To reduce costs even further, the Radeon 5750 employs an even simpler cooler. A one-piece aluminum heatsink/fan unit is used, with no ducted enclosure. It’s a pretty plain cooler, but it gets the job done quite well thanks to the 5750’s reduced clock speeds. Here we observed an idle temp of just 41 degrees Celsius, while load temp was 65.
Both coolers run whisper quiet at idle, with the clock speeds reduced to 157MHz core/300MHz memory to conserve power and heat. Even under load though these boards run incredibly quiet.
ATI’s multi-display Eyefinity technology is fully supported by both Radeon 5700 GPUs. Both cards can drive up to three displays.
Now obviously with just a 128-bit memory interface, these cards won’t be able to drive three 30” displays at 7680x1600, but ATI says that gaming with three 1280x1024 displays (3840x1024) is feasible. With dual display really gaining in popularity in recent years, it isn’t completely unreasonable to believe that a slice of gamers in the mainstream segment would be able to take advantage of Eyefinity.
Retail boards, price and availability
Officially two Radeon 5750 SKUs will be offered on launch day: a 512MB board which will sell for $109, and a 1GB board which will be priced at an MSRP of $129. Both cards will ship at the same clock speeds, with the only difference being the frame buffer size. Obviously gamers stuck with 1600x1200 or lower displays will want to opt for the 512MB board, while gamers who would like to run resolutions of 1080p with AA will want to pick up the 1GB card.
For the Radeon 5770, one SKU will be offered: a 1GB board which will sell for $159.
We’ve been told that “tens of thousands” of boards have been shipped to retailers, and based on what we can tell from asking the board partners, this launch will be the complete opposite of the 5870 and 5850 launches: there are lots of boards in the retail channel this time around, so you shouldn’t have any problems picking up a board today. We were also told that the mixture of 5750s to 5770s is about 50:50 initially; we wouldn’t be surprised if this ratio eventually tilted in favor of the 5750. Right now though ATI’s trying to cash in on the higher margin 5770 parts.

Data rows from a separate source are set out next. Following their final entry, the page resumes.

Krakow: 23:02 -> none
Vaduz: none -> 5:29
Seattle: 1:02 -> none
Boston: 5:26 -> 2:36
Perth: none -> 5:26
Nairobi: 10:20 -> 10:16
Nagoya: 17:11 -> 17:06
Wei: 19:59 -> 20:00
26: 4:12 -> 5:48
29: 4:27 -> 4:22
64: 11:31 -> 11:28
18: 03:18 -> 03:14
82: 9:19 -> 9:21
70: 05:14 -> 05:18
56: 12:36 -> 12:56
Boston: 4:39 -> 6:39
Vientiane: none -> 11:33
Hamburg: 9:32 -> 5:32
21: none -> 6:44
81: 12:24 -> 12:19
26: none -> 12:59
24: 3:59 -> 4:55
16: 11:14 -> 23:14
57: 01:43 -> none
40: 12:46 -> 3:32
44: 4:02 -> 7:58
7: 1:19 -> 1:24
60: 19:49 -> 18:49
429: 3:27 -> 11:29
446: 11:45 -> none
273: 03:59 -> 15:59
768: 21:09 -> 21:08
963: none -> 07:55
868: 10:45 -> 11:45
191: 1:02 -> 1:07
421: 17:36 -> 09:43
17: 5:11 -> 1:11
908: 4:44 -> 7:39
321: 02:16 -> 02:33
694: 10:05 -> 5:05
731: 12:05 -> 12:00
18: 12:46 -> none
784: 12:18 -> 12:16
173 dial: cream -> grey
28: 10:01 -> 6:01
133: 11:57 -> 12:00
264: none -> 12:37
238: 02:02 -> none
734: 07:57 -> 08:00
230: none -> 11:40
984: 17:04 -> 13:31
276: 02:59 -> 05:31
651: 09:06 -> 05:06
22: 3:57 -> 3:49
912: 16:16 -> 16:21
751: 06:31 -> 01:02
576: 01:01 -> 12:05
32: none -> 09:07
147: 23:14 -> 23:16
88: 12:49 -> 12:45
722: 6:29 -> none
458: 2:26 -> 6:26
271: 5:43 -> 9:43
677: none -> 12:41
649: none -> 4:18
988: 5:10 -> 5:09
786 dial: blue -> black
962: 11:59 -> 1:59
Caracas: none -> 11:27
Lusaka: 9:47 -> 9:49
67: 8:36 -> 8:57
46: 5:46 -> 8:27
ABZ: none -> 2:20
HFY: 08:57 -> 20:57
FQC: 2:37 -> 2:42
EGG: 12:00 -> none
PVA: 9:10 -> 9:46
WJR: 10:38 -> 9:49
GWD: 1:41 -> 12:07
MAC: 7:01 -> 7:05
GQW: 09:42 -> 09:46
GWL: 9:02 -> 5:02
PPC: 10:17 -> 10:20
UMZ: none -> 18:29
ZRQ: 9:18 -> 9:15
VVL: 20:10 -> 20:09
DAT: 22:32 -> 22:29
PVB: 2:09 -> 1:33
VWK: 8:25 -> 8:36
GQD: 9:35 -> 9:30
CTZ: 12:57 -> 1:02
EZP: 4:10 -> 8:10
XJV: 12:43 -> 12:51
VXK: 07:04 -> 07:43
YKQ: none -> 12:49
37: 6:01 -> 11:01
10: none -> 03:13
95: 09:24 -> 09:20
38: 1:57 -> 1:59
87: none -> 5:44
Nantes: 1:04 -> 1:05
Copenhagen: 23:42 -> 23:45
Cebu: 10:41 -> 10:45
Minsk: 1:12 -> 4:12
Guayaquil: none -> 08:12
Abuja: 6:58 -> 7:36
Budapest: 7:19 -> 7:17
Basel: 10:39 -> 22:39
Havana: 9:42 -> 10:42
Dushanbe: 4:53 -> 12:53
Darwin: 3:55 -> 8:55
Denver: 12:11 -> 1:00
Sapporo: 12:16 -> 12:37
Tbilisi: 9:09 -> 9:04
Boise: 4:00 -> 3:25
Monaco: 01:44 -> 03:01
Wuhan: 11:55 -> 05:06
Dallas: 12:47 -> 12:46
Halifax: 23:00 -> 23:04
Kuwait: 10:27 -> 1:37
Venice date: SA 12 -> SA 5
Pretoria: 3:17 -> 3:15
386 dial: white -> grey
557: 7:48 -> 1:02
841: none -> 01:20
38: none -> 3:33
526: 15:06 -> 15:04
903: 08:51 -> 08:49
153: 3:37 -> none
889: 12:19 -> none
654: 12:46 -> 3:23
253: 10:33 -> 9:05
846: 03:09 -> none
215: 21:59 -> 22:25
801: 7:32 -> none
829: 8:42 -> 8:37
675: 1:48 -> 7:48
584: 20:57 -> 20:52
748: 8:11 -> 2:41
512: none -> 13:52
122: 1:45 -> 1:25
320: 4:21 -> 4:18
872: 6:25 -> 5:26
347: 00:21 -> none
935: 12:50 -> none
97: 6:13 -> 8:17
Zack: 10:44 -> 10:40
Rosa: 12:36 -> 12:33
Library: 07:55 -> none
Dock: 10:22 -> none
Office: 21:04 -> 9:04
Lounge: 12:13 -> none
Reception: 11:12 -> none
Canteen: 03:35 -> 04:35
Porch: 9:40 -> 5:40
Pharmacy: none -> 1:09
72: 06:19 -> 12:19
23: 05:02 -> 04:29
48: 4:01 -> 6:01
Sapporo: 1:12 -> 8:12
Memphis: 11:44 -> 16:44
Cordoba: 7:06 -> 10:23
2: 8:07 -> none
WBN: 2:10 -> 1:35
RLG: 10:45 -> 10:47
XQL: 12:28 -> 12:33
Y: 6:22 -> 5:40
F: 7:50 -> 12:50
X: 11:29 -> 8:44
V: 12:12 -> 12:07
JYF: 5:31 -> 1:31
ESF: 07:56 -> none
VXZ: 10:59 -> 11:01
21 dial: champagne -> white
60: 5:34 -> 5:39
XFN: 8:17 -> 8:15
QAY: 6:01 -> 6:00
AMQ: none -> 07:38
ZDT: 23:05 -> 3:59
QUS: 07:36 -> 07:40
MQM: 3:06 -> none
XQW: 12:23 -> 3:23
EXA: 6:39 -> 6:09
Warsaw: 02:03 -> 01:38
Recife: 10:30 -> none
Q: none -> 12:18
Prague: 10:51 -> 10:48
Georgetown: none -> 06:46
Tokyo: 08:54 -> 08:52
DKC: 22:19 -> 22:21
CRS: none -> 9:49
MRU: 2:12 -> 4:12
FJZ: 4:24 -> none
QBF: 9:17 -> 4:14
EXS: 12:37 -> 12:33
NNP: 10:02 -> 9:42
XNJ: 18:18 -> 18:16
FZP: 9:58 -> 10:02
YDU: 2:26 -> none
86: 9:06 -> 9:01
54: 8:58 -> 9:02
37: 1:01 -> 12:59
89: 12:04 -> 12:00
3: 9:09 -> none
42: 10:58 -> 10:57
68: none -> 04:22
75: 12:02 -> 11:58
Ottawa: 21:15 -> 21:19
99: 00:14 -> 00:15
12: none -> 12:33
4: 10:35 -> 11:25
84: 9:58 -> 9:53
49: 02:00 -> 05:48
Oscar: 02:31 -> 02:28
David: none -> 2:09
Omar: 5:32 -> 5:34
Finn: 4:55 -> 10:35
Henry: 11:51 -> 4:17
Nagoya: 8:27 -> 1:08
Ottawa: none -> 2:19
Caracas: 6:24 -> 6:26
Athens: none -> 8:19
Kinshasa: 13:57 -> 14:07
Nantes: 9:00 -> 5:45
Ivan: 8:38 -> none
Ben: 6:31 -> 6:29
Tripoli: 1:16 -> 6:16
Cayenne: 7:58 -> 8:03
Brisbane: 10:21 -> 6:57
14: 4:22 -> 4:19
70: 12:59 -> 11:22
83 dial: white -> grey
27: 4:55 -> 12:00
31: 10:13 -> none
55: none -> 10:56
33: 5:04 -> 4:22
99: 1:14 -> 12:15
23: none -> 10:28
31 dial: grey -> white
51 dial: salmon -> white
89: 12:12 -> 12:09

Already we’ve received retail boards from ASUS and PowerColor. Both cards are 100% reference designs, and based on past history, we have a feeling that the PowerColor board will be priced a little lower than the ASUS card, which tends to sell for a premium in comparison to other manufacturers.
Of course, by opting for the ASUS card you’ll get ASUS’ Voltage Tweak software, which allows you to adjust the GPU and memory voltage to increase your OC’ing potential. Another neat feature we noticed on the ASUS 5770 Voltage Tweak is higher clock speed limits within Overdrive. The standard max speeds in Overdrive for the Radeon 5770 are 960MHz core/1445MHz memory. However with the ASUS Voltage Tweak, you can crank the graphics core slider up to 1200MHz using Overdrive. Nice!!
Like the 5850 and 5870, ATI board partners will have the option of including DiRT 2 with the Radeon 5700 series cards.